METHODS: Retrospective evaluation of an institutional database that collects the data of patients submitted to nephrectomy and removal of caval thrombosis with CPB since 1998. In period between 1998 and 2007, CPB followed a standard technique (group sCPB); then, since 2008, a variation in the perfusional technique was introduced, allowing the anterograde perfusion of brain circulation during circulatory arrest (group CPB + BP) with the aim to reduce the risk of ischemic damage to the brain and also the need of deeper hypothermia. Patients (age, gender, comorbidity) and tumor characteristics (side, histology, staging, level of thrombosis), as well as parameters of CPB (times of CPB, aortic clamping and circulatory arrest, minimum temperature reached during hypothermia), intra- and perioperative morbidity (complications in general, bleeding, renal and hepatic failure) and mortality were analyzed and compared between 2 groups (sCPB vs CPB + BP)

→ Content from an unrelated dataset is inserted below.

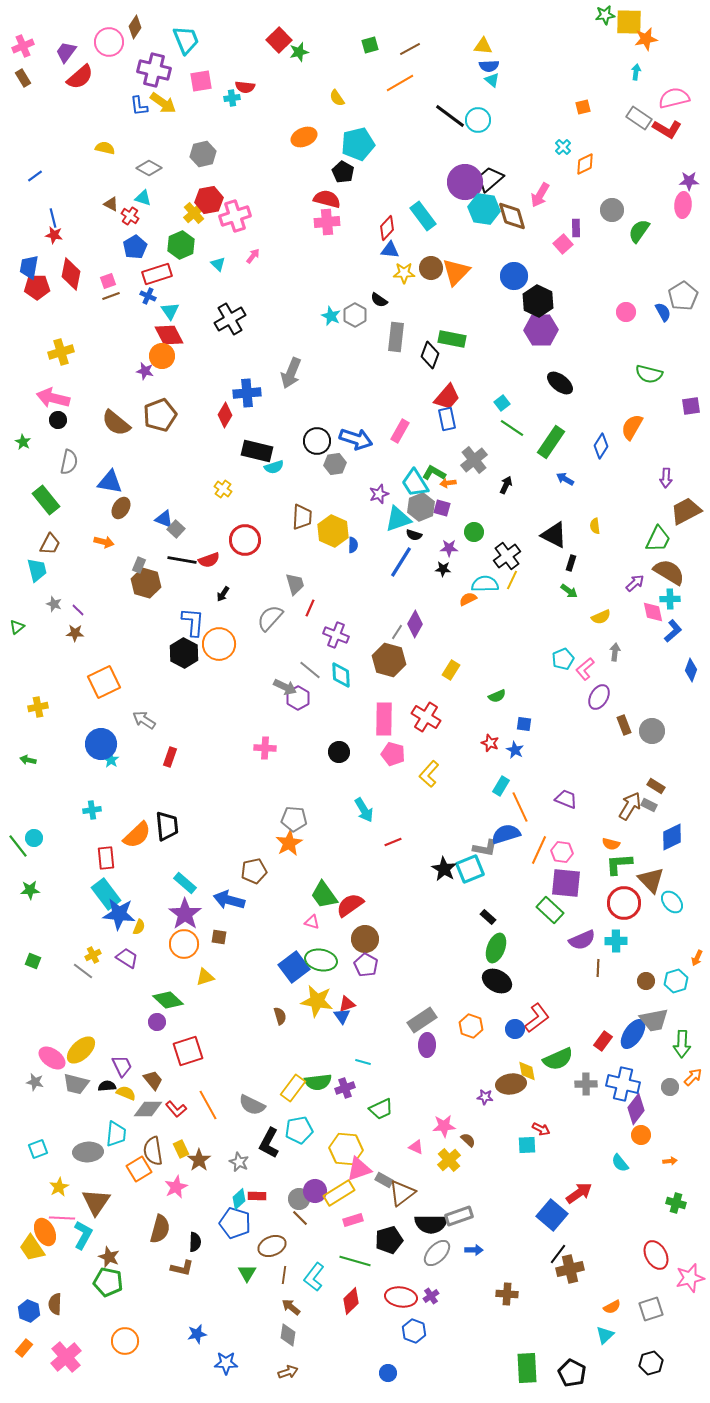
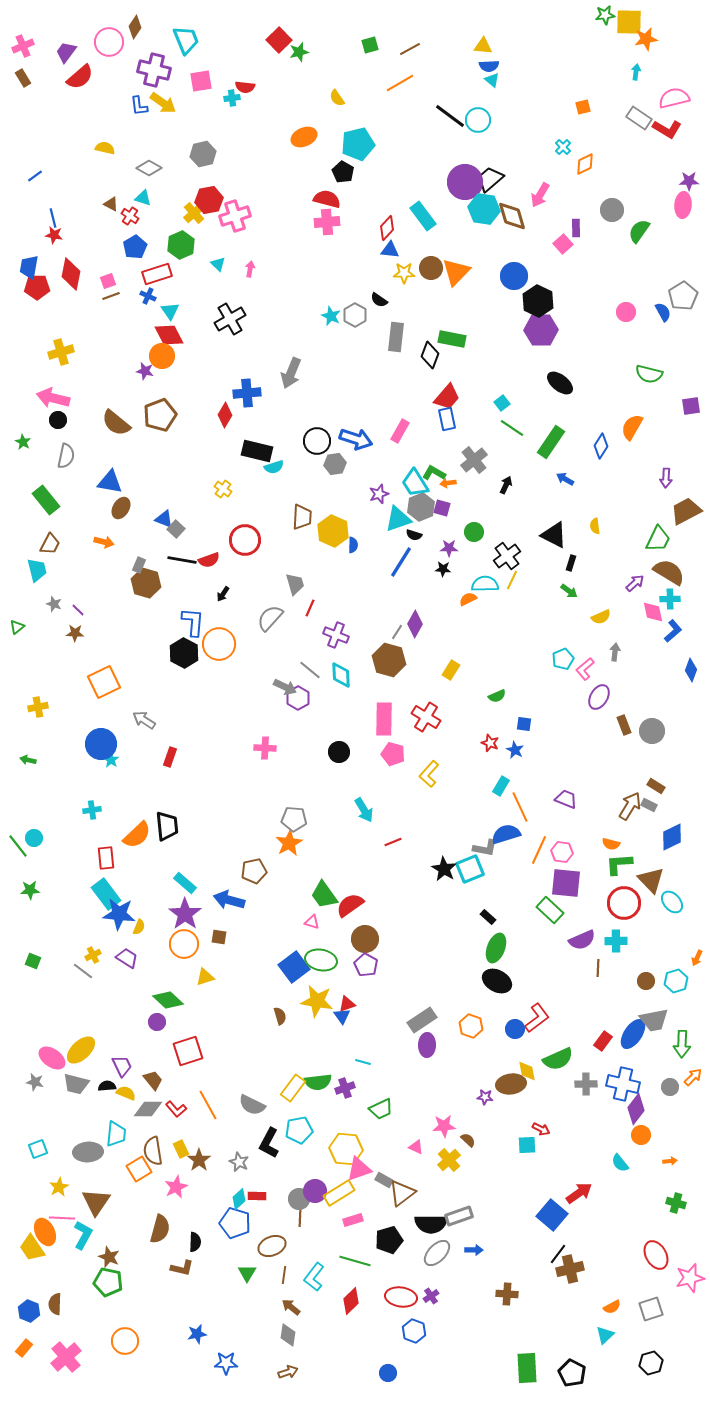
pink arrow at (253, 256): moved 3 px left, 13 px down; rotated 28 degrees counterclockwise
gray semicircle at (69, 462): moved 3 px left, 6 px up
brown line at (300, 1218): rotated 48 degrees clockwise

RESULTS: The data of 24 patients, respectively 9 in sCPB group and 15 in CPB + BP group, have been reviewed. No differences in the characteristics of patients and tumors were observed. Only 1 (11.1%) and 4 (26.0%) of sCPB and CPB + BP patients, respectively, didn’t experience any event of complication. In sCPB group were observed 15 events of complication (5 of which Clavien ≥ 3, 33% of the events), for a mean of 1.66 events/patient; 29 events (10 Clavien ≥ 3, 30.3%), in the CPB + BP group, for a mean of 2.1 events/patient. 1 (11.1%) and 2 (14.2%) deaths occurred, respectively. For patients submitted to CPB + BP, the minimum temperature reached was significantly higher (29.9 °C vs 26.4 °C, P = 0.001), the time of circulatory arrest was longer (17.4 min vs 13.7 min, NS), but the overall time of CPB shorter (76.1 min vs 92.5 min, NS), albeit these latter differences were not statistically significant. No differences in terms of bleeding, impairment of renal function (post-operative Cr > 2.0 mg/dL respectively in 44.4% vs 35.7% of cases, in the two groups, NS) or hepatic insufficiency (post-operative GOT or GPT > 50 U/L respectively in 44.4% and 66.7% of patients, NS) were noted. Average follow-up was 51 mo in patients undergoing a sCPB and 12 mo in the CPB + BP group of patients; at the last follow-up, 7 patients had died of progression of the condition (4 in the first group and 3 in the second group, respectively), 7 were alive in progression and 10 had no evidence of the disease.
CONCLUSION: The perfusional technique that maintains brain perfusion during circulatory arrest limits hypothermia and lowers time of CPB, without rising the risk of renal and hepatic injury.